#### The task:
Pick up at the line with "Tauranga, New Zealand. Ravel is a". Write it out exactly, along with each later line through the end of the data, and nothing more.

==== Data in this exercise ====

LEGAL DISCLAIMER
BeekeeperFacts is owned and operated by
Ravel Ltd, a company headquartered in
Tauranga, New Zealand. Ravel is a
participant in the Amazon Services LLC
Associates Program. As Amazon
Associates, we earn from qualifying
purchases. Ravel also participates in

====

#### Response to this exercise:
Tauranga, New Zealand. Ravel is a
participant in the Amazon Services LLC
Associates Program. As Amazon
Associates, we earn from qualifying
purchases. Ravel also participates in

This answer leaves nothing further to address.